▶ [Problem requirements]:
Write each line out exactly, from the one containing "Give me SVG" through the final line of the data, and keep pictures out of the copy.

▶ [Saved entries]:

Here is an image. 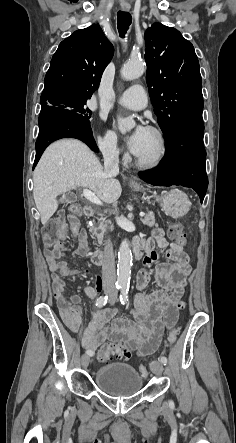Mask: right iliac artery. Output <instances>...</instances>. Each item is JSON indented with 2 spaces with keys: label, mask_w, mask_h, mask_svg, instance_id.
<instances>
[{
  "label": "right iliac artery",
  "mask_w": 236,
  "mask_h": 443,
  "mask_svg": "<svg viewBox=\"0 0 236 443\" xmlns=\"http://www.w3.org/2000/svg\"><path fill=\"white\" fill-rule=\"evenodd\" d=\"M121 288H122L121 286H118V287H117V289H121ZM107 301H108V296H100V297L96 300V306L99 307V308H100V307H103L104 305H106ZM86 353H87L89 356H93V354H94V352H92V351H90V350H87Z\"/></svg>",
  "instance_id": "82829eb1"
}]
</instances>
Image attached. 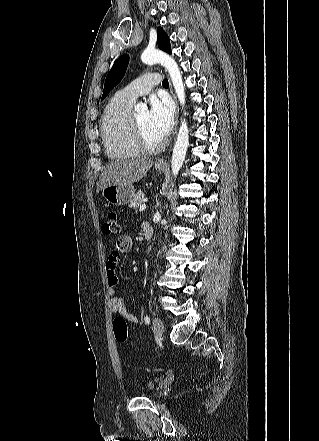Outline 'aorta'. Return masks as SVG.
I'll list each match as a JSON object with an SVG mask.
<instances>
[{"instance_id":"1","label":"aorta","mask_w":319,"mask_h":441,"mask_svg":"<svg viewBox=\"0 0 319 441\" xmlns=\"http://www.w3.org/2000/svg\"><path fill=\"white\" fill-rule=\"evenodd\" d=\"M141 61L148 65L156 63L164 66L173 83V87L177 94L180 104L185 103V89L182 80V75L176 61L166 52L161 50L146 49L141 54ZM139 111L143 112L147 109V106L140 103L136 107ZM186 114V113H185ZM189 144L188 127L185 119L181 121L180 129L177 135V140L172 154L171 169L172 175L176 178L185 160L186 151ZM171 191V190H170ZM172 193V191H171Z\"/></svg>"}]
</instances>
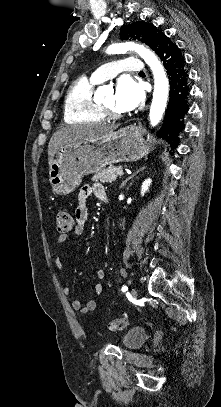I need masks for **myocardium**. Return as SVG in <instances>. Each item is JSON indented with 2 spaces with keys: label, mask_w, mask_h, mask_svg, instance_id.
<instances>
[{
  "label": "myocardium",
  "mask_w": 221,
  "mask_h": 407,
  "mask_svg": "<svg viewBox=\"0 0 221 407\" xmlns=\"http://www.w3.org/2000/svg\"><path fill=\"white\" fill-rule=\"evenodd\" d=\"M99 110L101 114L107 118H120L124 116L123 112H119L114 109L108 108L104 104H99Z\"/></svg>",
  "instance_id": "obj_1"
}]
</instances>
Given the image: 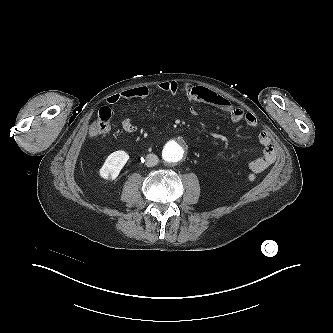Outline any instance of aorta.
Listing matches in <instances>:
<instances>
[{"label":"aorta","mask_w":333,"mask_h":333,"mask_svg":"<svg viewBox=\"0 0 333 333\" xmlns=\"http://www.w3.org/2000/svg\"><path fill=\"white\" fill-rule=\"evenodd\" d=\"M183 155V146L176 142L174 144H166L162 152L163 159L169 163L180 161L183 158Z\"/></svg>","instance_id":"1"}]
</instances>
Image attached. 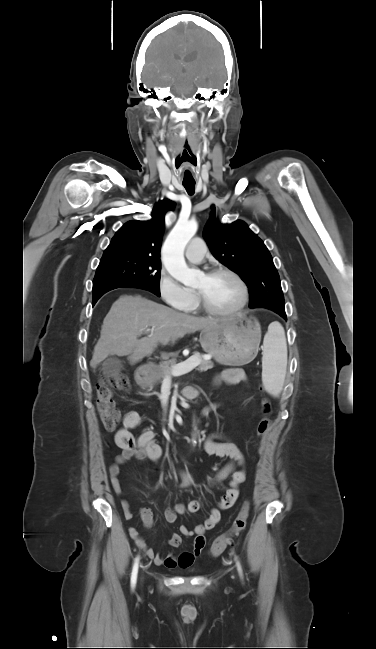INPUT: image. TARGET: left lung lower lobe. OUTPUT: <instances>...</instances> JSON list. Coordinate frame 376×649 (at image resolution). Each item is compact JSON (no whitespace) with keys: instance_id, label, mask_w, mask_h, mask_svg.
Wrapping results in <instances>:
<instances>
[{"instance_id":"obj_1","label":"left lung lower lobe","mask_w":376,"mask_h":649,"mask_svg":"<svg viewBox=\"0 0 376 649\" xmlns=\"http://www.w3.org/2000/svg\"><path fill=\"white\" fill-rule=\"evenodd\" d=\"M282 317L286 319V314H283Z\"/></svg>"}]
</instances>
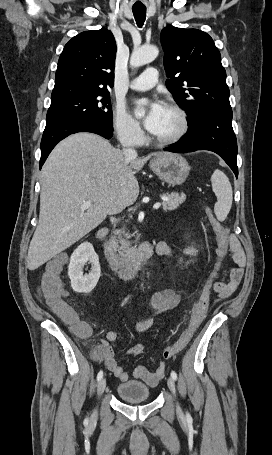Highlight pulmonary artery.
<instances>
[{
	"label": "pulmonary artery",
	"mask_w": 272,
	"mask_h": 455,
	"mask_svg": "<svg viewBox=\"0 0 272 455\" xmlns=\"http://www.w3.org/2000/svg\"><path fill=\"white\" fill-rule=\"evenodd\" d=\"M158 81V71L154 67L147 68L141 75L133 79L129 85L131 89L144 91L151 89Z\"/></svg>",
	"instance_id": "1"
}]
</instances>
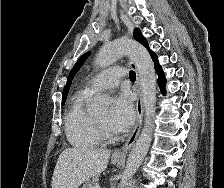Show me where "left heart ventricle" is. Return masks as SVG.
I'll list each match as a JSON object with an SVG mask.
<instances>
[{"label": "left heart ventricle", "mask_w": 224, "mask_h": 188, "mask_svg": "<svg viewBox=\"0 0 224 188\" xmlns=\"http://www.w3.org/2000/svg\"><path fill=\"white\" fill-rule=\"evenodd\" d=\"M96 117L110 130L113 132L112 128L110 127L109 125V121H108V118H109V113L108 111H104V112H101V113H98L96 114Z\"/></svg>", "instance_id": "left-heart-ventricle-1"}]
</instances>
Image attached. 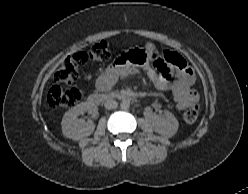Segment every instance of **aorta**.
<instances>
[{
	"label": "aorta",
	"mask_w": 248,
	"mask_h": 194,
	"mask_svg": "<svg viewBox=\"0 0 248 194\" xmlns=\"http://www.w3.org/2000/svg\"><path fill=\"white\" fill-rule=\"evenodd\" d=\"M120 107H121V109H123V110L129 109V107H130V101L127 100V99L122 100V102L120 103Z\"/></svg>",
	"instance_id": "762f6f07"
}]
</instances>
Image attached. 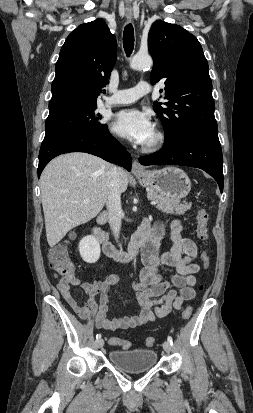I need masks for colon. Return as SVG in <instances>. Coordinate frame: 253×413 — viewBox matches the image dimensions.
<instances>
[{"label":"colon","mask_w":253,"mask_h":413,"mask_svg":"<svg viewBox=\"0 0 253 413\" xmlns=\"http://www.w3.org/2000/svg\"><path fill=\"white\" fill-rule=\"evenodd\" d=\"M196 223H197V229H196V234L199 240L202 242H206L208 239V214L204 209H200L197 212L196 215ZM49 262L51 268L60 276L62 277H68L73 274V267L69 259V254H68V248H67V243L63 242L60 243L56 246H54L50 251H49ZM201 261L204 266V268H208L210 264V258L207 255V253L203 252L201 254ZM203 286L200 287L202 289ZM192 315V308L191 307H186L183 312H182V318L184 320H188ZM109 343L112 345H118L122 347L123 349H129L131 346V343L126 340H122L117 337H111L109 339ZM145 344L148 347L153 346L154 344V338L153 337H147L145 340Z\"/></svg>","instance_id":"1"}]
</instances>
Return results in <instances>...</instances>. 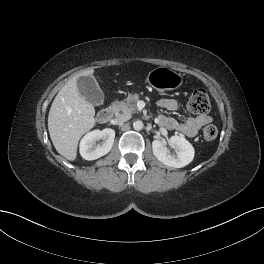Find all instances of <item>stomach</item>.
Here are the masks:
<instances>
[{"mask_svg": "<svg viewBox=\"0 0 264 264\" xmlns=\"http://www.w3.org/2000/svg\"><path fill=\"white\" fill-rule=\"evenodd\" d=\"M148 84L158 91L174 90L183 83V76L165 66L151 70L147 75Z\"/></svg>", "mask_w": 264, "mask_h": 264, "instance_id": "1", "label": "stomach"}]
</instances>
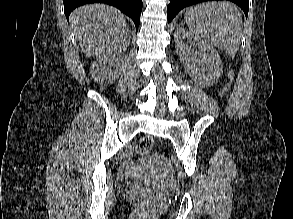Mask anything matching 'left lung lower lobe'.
Here are the masks:
<instances>
[{"label":"left lung lower lobe","instance_id":"0a47b994","mask_svg":"<svg viewBox=\"0 0 293 219\" xmlns=\"http://www.w3.org/2000/svg\"><path fill=\"white\" fill-rule=\"evenodd\" d=\"M205 1H211V0H170V4L167 7V17L168 22H170L180 10H182L184 7L205 2ZM231 2H234L237 4L245 13L246 17L248 15L249 10V2L248 0H228Z\"/></svg>","mask_w":293,"mask_h":219}]
</instances>
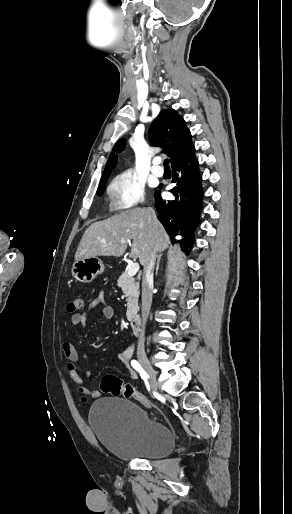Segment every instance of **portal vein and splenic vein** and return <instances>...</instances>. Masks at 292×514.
Returning <instances> with one entry per match:
<instances>
[{"mask_svg": "<svg viewBox=\"0 0 292 514\" xmlns=\"http://www.w3.org/2000/svg\"><path fill=\"white\" fill-rule=\"evenodd\" d=\"M139 270V264H131L129 270H128V276H135Z\"/></svg>", "mask_w": 292, "mask_h": 514, "instance_id": "portal-vein-and-splenic-vein-1", "label": "portal vein and splenic vein"}]
</instances>
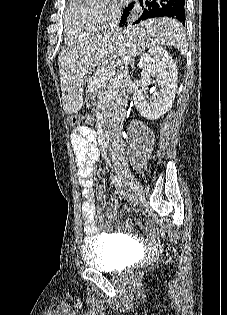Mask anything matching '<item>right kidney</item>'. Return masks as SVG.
Returning <instances> with one entry per match:
<instances>
[{"instance_id":"obj_1","label":"right kidney","mask_w":227,"mask_h":315,"mask_svg":"<svg viewBox=\"0 0 227 315\" xmlns=\"http://www.w3.org/2000/svg\"><path fill=\"white\" fill-rule=\"evenodd\" d=\"M139 68L143 84L133 95V102L141 116L156 120L170 110L175 99L178 81L176 63L166 49L161 46L151 47L140 58ZM157 75L159 90L152 89L147 95L150 75Z\"/></svg>"}]
</instances>
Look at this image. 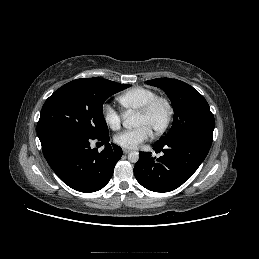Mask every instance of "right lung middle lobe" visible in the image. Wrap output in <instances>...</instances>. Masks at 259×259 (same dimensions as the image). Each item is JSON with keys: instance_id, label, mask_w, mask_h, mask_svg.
Listing matches in <instances>:
<instances>
[{"instance_id": "dd1d6c3e", "label": "right lung middle lobe", "mask_w": 259, "mask_h": 259, "mask_svg": "<svg viewBox=\"0 0 259 259\" xmlns=\"http://www.w3.org/2000/svg\"><path fill=\"white\" fill-rule=\"evenodd\" d=\"M129 86L103 78L77 79L63 85L42 107L37 124L39 139L62 131L92 138L108 135L103 103Z\"/></svg>"}]
</instances>
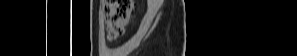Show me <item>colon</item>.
I'll return each instance as SVG.
<instances>
[{"mask_svg": "<svg viewBox=\"0 0 297 56\" xmlns=\"http://www.w3.org/2000/svg\"><path fill=\"white\" fill-rule=\"evenodd\" d=\"M107 35L110 40L121 37L135 11L133 0H111L107 1L104 7Z\"/></svg>", "mask_w": 297, "mask_h": 56, "instance_id": "5ec220e1", "label": "colon"}]
</instances>
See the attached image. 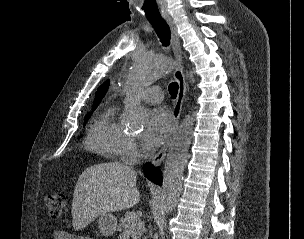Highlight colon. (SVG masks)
I'll return each instance as SVG.
<instances>
[{"label":"colon","mask_w":304,"mask_h":239,"mask_svg":"<svg viewBox=\"0 0 304 239\" xmlns=\"http://www.w3.org/2000/svg\"><path fill=\"white\" fill-rule=\"evenodd\" d=\"M43 200L52 217H59L66 205V196L62 193L46 194Z\"/></svg>","instance_id":"5ec220e1"}]
</instances>
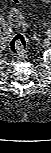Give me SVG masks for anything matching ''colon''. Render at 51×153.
<instances>
[{
  "mask_svg": "<svg viewBox=\"0 0 51 153\" xmlns=\"http://www.w3.org/2000/svg\"><path fill=\"white\" fill-rule=\"evenodd\" d=\"M16 5L9 12V22L12 27H25L26 21L20 11V0H12ZM11 53L17 59H24L27 51V40L22 34H16L12 37L9 43Z\"/></svg>",
  "mask_w": 51,
  "mask_h": 153,
  "instance_id": "colon-1",
  "label": "colon"
}]
</instances>
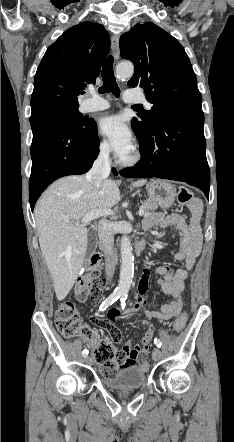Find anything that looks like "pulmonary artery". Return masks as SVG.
<instances>
[{
  "instance_id": "obj_1",
  "label": "pulmonary artery",
  "mask_w": 234,
  "mask_h": 442,
  "mask_svg": "<svg viewBox=\"0 0 234 442\" xmlns=\"http://www.w3.org/2000/svg\"><path fill=\"white\" fill-rule=\"evenodd\" d=\"M89 95L90 97L83 103L84 111L98 112L107 110L110 107L109 102L98 96L94 91H91ZM124 101L126 103H144L147 108L151 107V104L147 102L143 96L135 95L130 92L125 93Z\"/></svg>"
}]
</instances>
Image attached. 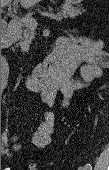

▶ [Reply to the task]:
Give me SVG masks for anything matching ''colon''. Render at 51×153.
<instances>
[{
  "mask_svg": "<svg viewBox=\"0 0 51 153\" xmlns=\"http://www.w3.org/2000/svg\"><path fill=\"white\" fill-rule=\"evenodd\" d=\"M16 5L9 12V22L12 27H25L26 21L20 11V0H12ZM11 53L17 59H24L27 51V40L22 34H16L12 37L9 43Z\"/></svg>",
  "mask_w": 51,
  "mask_h": 153,
  "instance_id": "colon-1",
  "label": "colon"
}]
</instances>
Find anything that looks like "pulmonary artery". Return masks as SVG.
<instances>
[{
  "instance_id": "obj_1",
  "label": "pulmonary artery",
  "mask_w": 234,
  "mask_h": 442,
  "mask_svg": "<svg viewBox=\"0 0 234 442\" xmlns=\"http://www.w3.org/2000/svg\"><path fill=\"white\" fill-rule=\"evenodd\" d=\"M89 95L90 97L83 103L84 111L98 112L107 110L110 107L109 102L98 96L94 91H91ZM124 101L126 103H144L147 108L151 107V104L147 102L143 96L135 95L130 92L125 93Z\"/></svg>"
}]
</instances>
Image attached. 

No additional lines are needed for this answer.